Work required = Only lines containing the string "aroma" belong in the answer; copy all of them from the entries.

Extracted page text data =
::::::
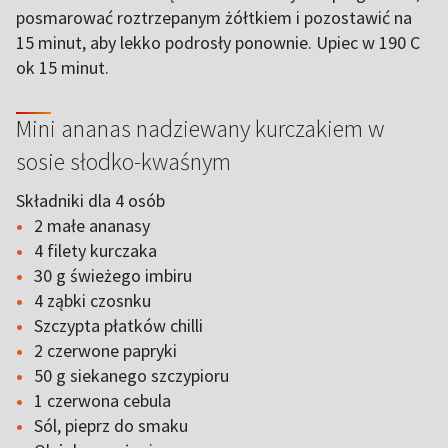
posmarować roztrzepanym żółtkiem i pozostawić na
15 minut, aby lekko podrosły ponownie. Upiec w 190 C
ok 15 minut.
Mini ananas nadziewany kurczakiem w
sosie słodko-kwaśnym
Składniki dla 4 osób
2 małe ananasy
4 filety kurczaka
30 g świeżego imbiru
4 ząbki czosnku
Szczypta płatków chilli
2 czerwone papryki
50 g siekanego szczypioru
1 czerwona cebula
Sól, pieprz do smaku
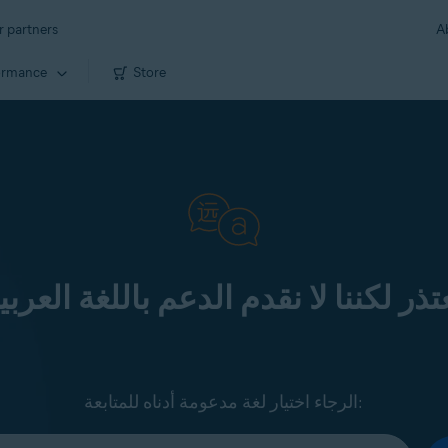
r partners
A
ormance
Store
تذر لكننا لا نقدم الدعم باللغة العربي
الرجاء اختيار لغة مدعومة أدناه للمتابعة:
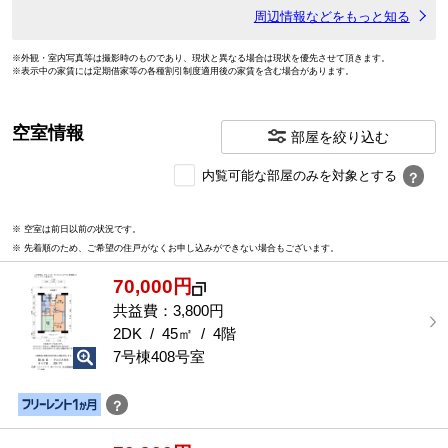
周辺情報などをもっと知る
※外観・室内写真等は撮影時のものであり、現状と異なる場合は現状を優先させて頂きます。
※表示中の家賃には定期借家等の各種割引制度適用後の家賃を含む場合があります。
空室情報
部屋を絞り込む
内
内覧可能な部屋のみを対象とする
？
覧
可
※ 空室は前日以前の状況です。
能
※ 先着順のため、ご希望の住戸がなくお申し込みができない場合もございます。
な
部
70,000円
屋
を
共益費：3,800円
選
2DK / 45㎡ / 4階
択
7号棟408号室
す
る
？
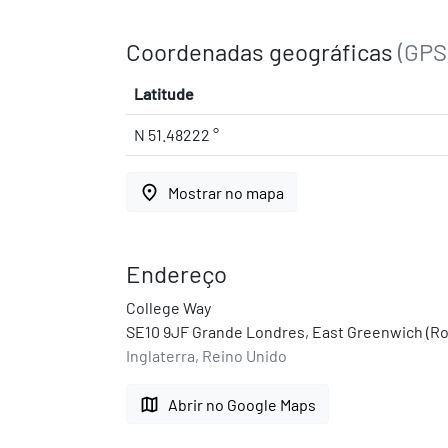
Coordenadas geográficas
(GPS
Latitude
N 51.48222 °
place
Mostrar no mapa
Endereço
College Way
SE10 9JF Grande Londres, East Greenwich (Ro
Inglaterra, Reino Unido
map
Abrir no Google Maps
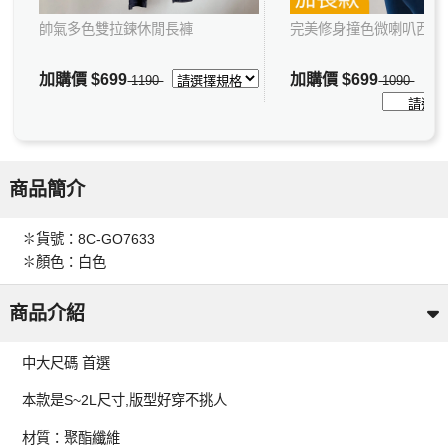
帥氣多色雙拉鍊休閒長褲
完美修身撞色微喇叭西裝
加購價
$699
加購價
$699
1190
1090
商品簡介
✽貨號：8C-GO7633
✽顏色：白色
商品介紹
中大尺碼 首選
本款是S~2L尺寸,版型好穿不挑人
材質：聚酯纖維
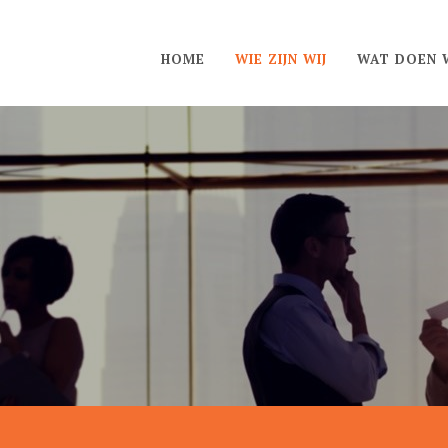
HOME
WIE ZIJN WIJ
WAT DOEN W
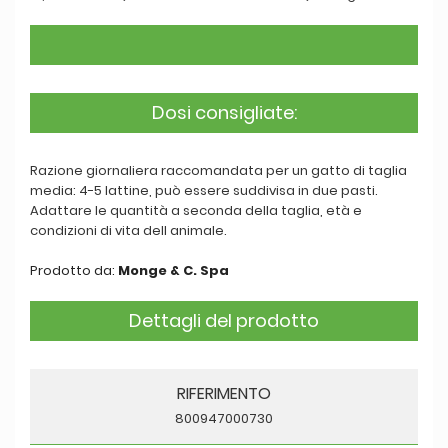
Dosi consigliate:
Razione giornaliera raccomandata per un gatto di taglia
media: 4-5 lattine, può essere suddivisa in due pasti.
Adattare le quantità a seconda della taglia, età e
condizioni di vita dell animale.
Prodotto da:
Monge & C. Spa
Dettagli del prodotto
RIFERIMENTO
800947000730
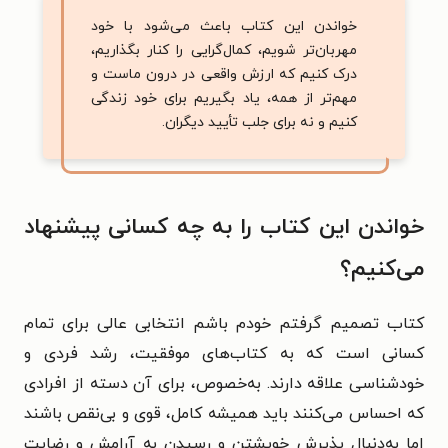
خواندن این کتاب باعث می‌شود با خود
مهربان‌تر شویم، کمال‌گرایی را کنار بگذاریم،
درک کنیم که ارزش واقعی در درون ماست و
مهم‌تر از همه، یاد بگیریم برای خود زندگی
کنیم و نه برای جلب تأیید دیگران.
خواندن این کتاب را به چه کسانی پیشنهاد
می‌کنیم؟
کتاب تصمیم گرفتم خودم باشم انتخابی عالی برای تمام
کسانی است که به کتاب‌های موفقیت، رشد فردی و
خودشناسی علاقه دارند. به‌خصوص، برای آن دسته از افرادی
که احساس می‌کنند باید همیشه کامل، قوی و بی‌نقص باشند
اما به‌دنبال پذیرش خویشتن و رسیدن به آرامش و رضایت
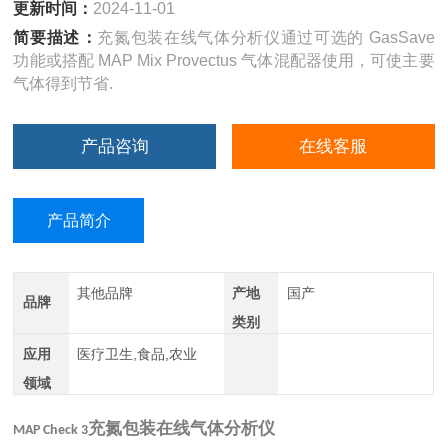
更新时间：
2024-11-01
简要描述：
充氮包装在线气体分析仪通过可选的 GasSave
功能或搭配 MAP Mix Provectus 气体混配器使用，可使主要
气体得到节省.
产品咨询
在线客服
产品简介
其他品牌
产地
国产
品牌
类别
应用
医疗卫生,食品,农业
领域
充氮包装在线气体分析仪
MAP Check 3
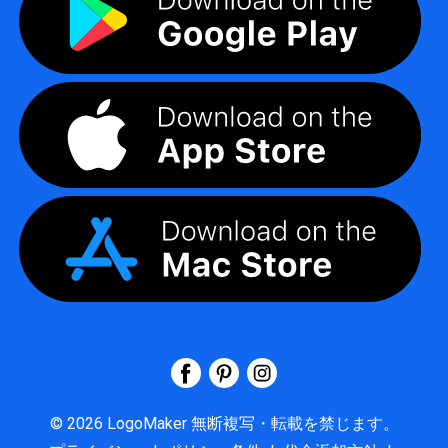
©
2026
LogoMaker
無断複写・転載を禁じます。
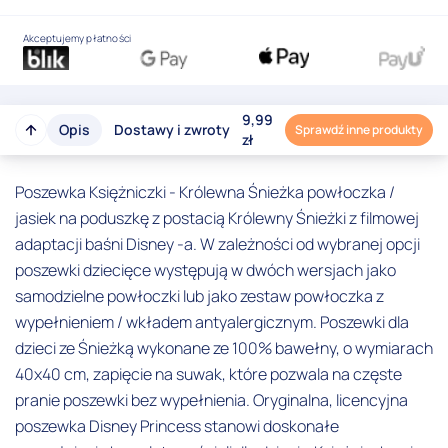
Akceptujemy płatności
9,99
Opis
Dostawy i zwroty
Sprawdź inne produkty
zł
Poszewka Księżniczki - Królewna Śnieżka powłoczka /
jasiek na poduszkę z postacią Królewny Śnieżki z filmowej
adaptacji baśni Disney -a. W zależności od wybranej opcji
poszewki dziecięce występują w dwóch wersjach jako
samodzielne powłoczki lub jako zestaw powłoczka z
wypełnieniem / wkładem antyalergicznym. Poszewki dla
dzieci ze Śnieżką wykonane ze 100% bawełny, o wymiarach
40x40 cm, zapięcie na suwak, które pozwala na częste
pranie poszewki bez wypełnienia. Oryginalna, licencyjna
poszewka Disney Princess stanowi doskonałe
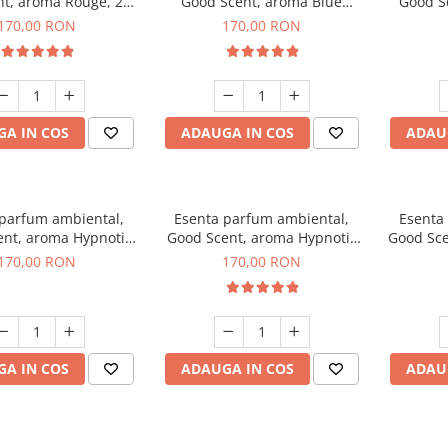
t, aroma Rouge, 200
Good Scent, aroma Blue
Good S
g
Chanell, 200 g
170,00 RON
170,00 RON
A IN COS
ADAUGA IN COS
ADAU
 parfum ambiental,
Esenta parfum ambiental,
Esenta
nt, aroma Hypnotic
Good Scent, aroma Hypnotic
Good Sce
asmine, 200 g
Eyes, 200 g
170,00 RON
170,00 RON
A IN COS
ADAUGA IN COS
ADAU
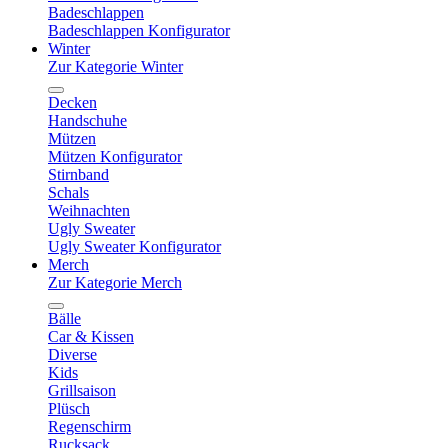
Badeschlappen
Badeschlappen Konfigurator
Winter
Zur Kategorie Winter
Decken
Handschuhe
Mützen
Mützen Konfigurator
Stirnband
Schals
Weihnachten
Ugly Sweater
Ugly Sweater Konfigurator
Merch
Zur Kategorie Merch
Bälle
Car & Kissen
Diverse
Kids
Grillsaison
Plüsch
Regenschirm
Rucksack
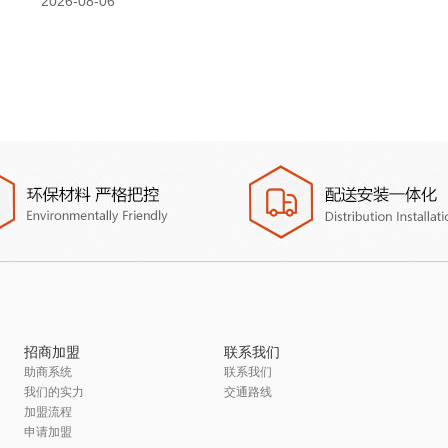
2026-08-06
招商加盟
联系我们
助商系统
联系我们
我们的实力
交通路线
加盟流程
申请加盟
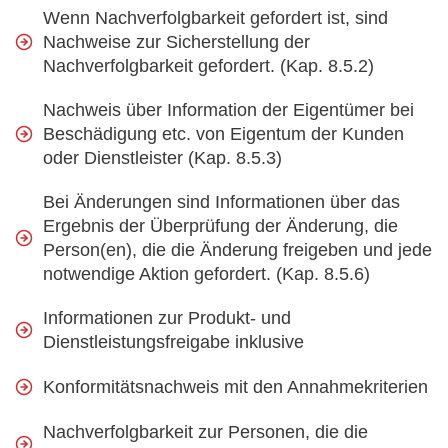
Wenn Nachverfolgbarkeit gefordert ist, sind
Nachweise zur Sicherstellung der
Nachverfolgbarkeit gefordert. (Kap. 8.5.2)
Nachweis über Information der Eigentümer bei
Beschädigung etc. von Eigentum der Kunden
oder Dienstleister (Kap. 8.5.3)
Bei Änderungen sind Informationen über das
Ergebnis der Überprüfung der Änderung, die
Person(en), die die Änderung freigeben und jede
notwendige Aktion gefordert. (Kap. 8.5.6)
Informationen zur Produkt- und
Dienstleistungsfreigabe inklusive
Konformitätsnachweis mit den Annahmekriterien
Nachverfolgbarkeit zur Personen, die die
::::::
Output for this task =
t, aroma Rouge, 200
Good Scent, aroma Blue
nt, aroma Hypnotic
Good Scent, aroma Hypnotic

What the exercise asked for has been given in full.